Al cabo de dos años, después de trabajar duramente y reunir el dinero para comprar la vaca, el aspirante volvió a aquel lugar perdido en las montañas. Llegó al lugar y le costó reconocer la granja. Al girar en la curva del camino, donde estaba aquel edificio oscuro en estado deplorable, rodeado de tierras abandonadas, había ahora una hermosa casa bien cuidada, con terrenos sembrados, rodeada de un cerco, con muchas personas trabajando en una plantación de algodón; también había un gran huerto, un lago y patos nadando en él.
Era obvio que la muerte de la vaca había sido un golpe demasiado fuerte para aquella familia, que seguramente había tenido que abandonar aquel lugar y ahora, una nueva familia, con mayores posesiones, se había adueñado de aquel lugar y había construido una mejor vivienda. Se acercó al hombre que estaba sentado en la entrada de la finca. Temiendo lo peor, se le hizo un nudo en la garganta, pero tomó impulso y preguntó: “Perdone, yo busco información de los antiguos dueños de este terreno, una familia muy humilde, ¿sabría usted decirme qué fue de ellos?”. El hombre lo miró y dijo: “Sí, sí, aquí siguen”.
“Yo me refiero a unos campesinos que sólo tenían una vaca para vender su leche y vivir de eso”, repuso el joven.
“Le digo que aquí siguen”, insistió el hombre, quien se paró y lo guió hasta la puerta de la granja, donde se encontró con aquel padre de familia que le había brindado hospitalidad años atrás. Parecía incluso más joven. El hombre lo reconoció enseguida: “Joven, qué alegría verlo de nuevo por aquí”.

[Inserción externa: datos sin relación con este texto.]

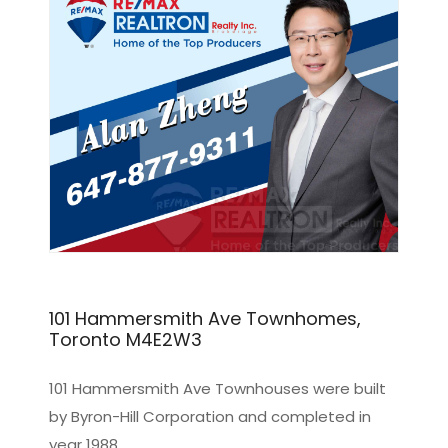
101 Hammersmith Ave Townhomes,
Toronto M4E2W3
101 Hammersmith Ave Townhouses were built
by Byron-Hill Corporation and completed in
year 1988.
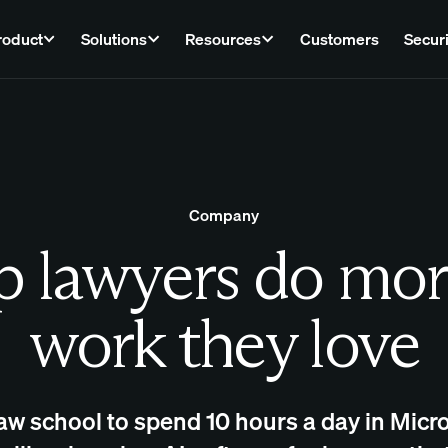
roduct
Solutions
Resources
Customers
Securi
Company
 lawyers do mor
work they love
law school to spend 10 hours a day in Micro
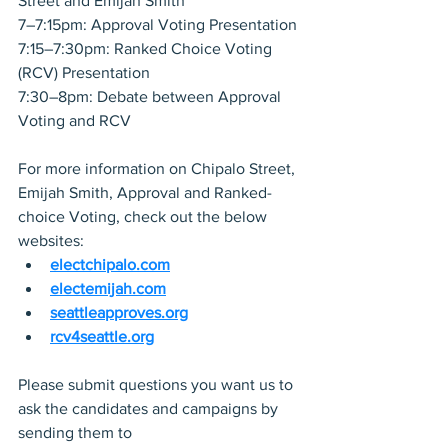
Street and Emijah Smith
7–7:15pm: Approval Voting Presentation
7:15–7:30pm: Ranked Choice Voting 
(RCV) Presentation
7:30–8pm: Debate between Approval 
Voting and RCV 
For more information on Chipalo Street, 
Emijah Smith, Approval and Ranked-
choice Voting, check out the below 
websites:
electchipalo.com
electemijah.com
seattleapproves.org
rcv4seattle.org
Please submit questions you want us to 
ask the candidates and campaigns by 
sending them to 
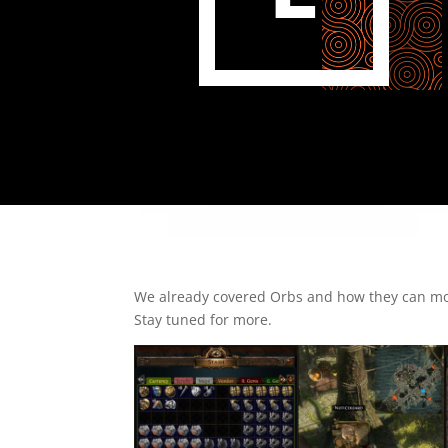
We already covered Orbs and how they can modi
Stay tuned for more.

El estudiante lo miró y apenas pudo pronunciar palabra: “Pero hace dos años, cuando vine aquí por primera vez, fui testigo de la profunda pobreza en que ustedes se encontraban. ¿Qué ocurrió durante estos años para que todo esto cambiara?”.

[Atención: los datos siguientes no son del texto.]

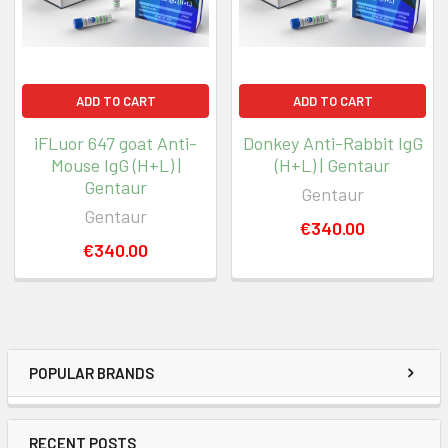
ADD TO CART
ADD TO CART
iFLuor 647 goat Anti-
Donkey Anti-Rabbit IgG
Mouse IgG (H+L) |
(H+L) | Gentaur
Gentaur
Gentaur
Gentaur
€340.00
€340.00
POPULAR BRANDS
RECENT POSTS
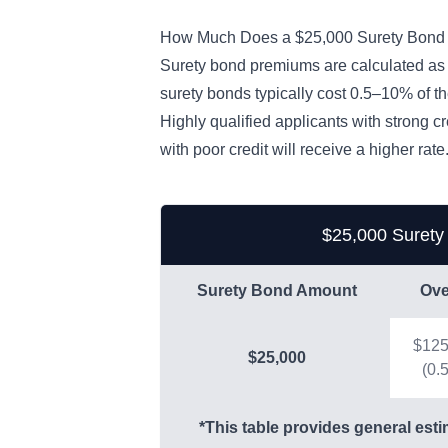
How Much Does a $25,000 Surety Bond
Surety bond premiums are calculated as
surety bonds typically cost 0.5–10% of 
Highly qualified applicants with strong c
with poor credit will receive a higher rate
$25,000 Surety
Surety Bond Amount
Ove
$12
$25,000
(0.
*This table provides general esti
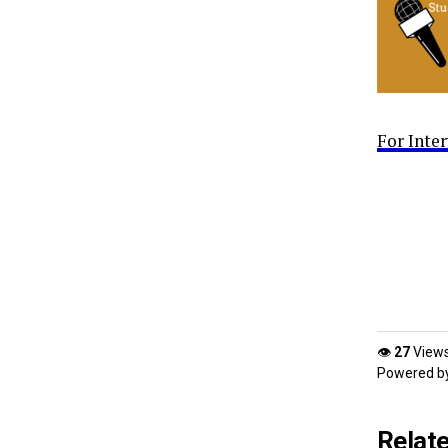
For Inte
👁
27
View
Powered b
Relat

El hombre se acomodó y le contó: “Pues mire, poco después de su visita, la vaca de la que vivíamos desapareció de golpe. Al principio nos preocupamos y angustiamos mucho, ¿de qué íbamos a vivir? Entonces tuvimos que ponernos a pensar. La angustia y la desesperación ante el invierno que se acercaba nos llevaron a buscar otra forma de ganarnos la vida. Cambiamos con los vecinos parte de la leche y el queso que nos quedaba por harina, verduras y algunas semillas de algodón. Vimos que nuestra tierra era muy buena para plantar algodón, así que limpiamos y aramos el terreno y comenzamos una pequeña plantación, que floreció enseguida. Con el algodón comenzamos a crear hilaturas y telas y empezamos a hacer intercambio por alimentos, y el resto lo vendíamos en los mercados. Con el dinero que ganamos compramos algo de ganado, y lo vendíamos, con ese dinero pudimos ampliar la casa y también plantamos verduras y comenzamos con esta huerta… ¡y ya ve! Nos ha ido muy bien. ¡Realmente, fue una suerte que desapareciera esa vaca!”.
El discípulo estaba estupefacto y no dejaba de admirar a su maestro, aunque ya no pudiera expresárselo porque había muerto. Se dio cuenta y pudo entender, aprender y sobre todo perdonar.
Ya ves, a veces es necesario tirar la vaca por el barranco. El problema está en identificar la vaca.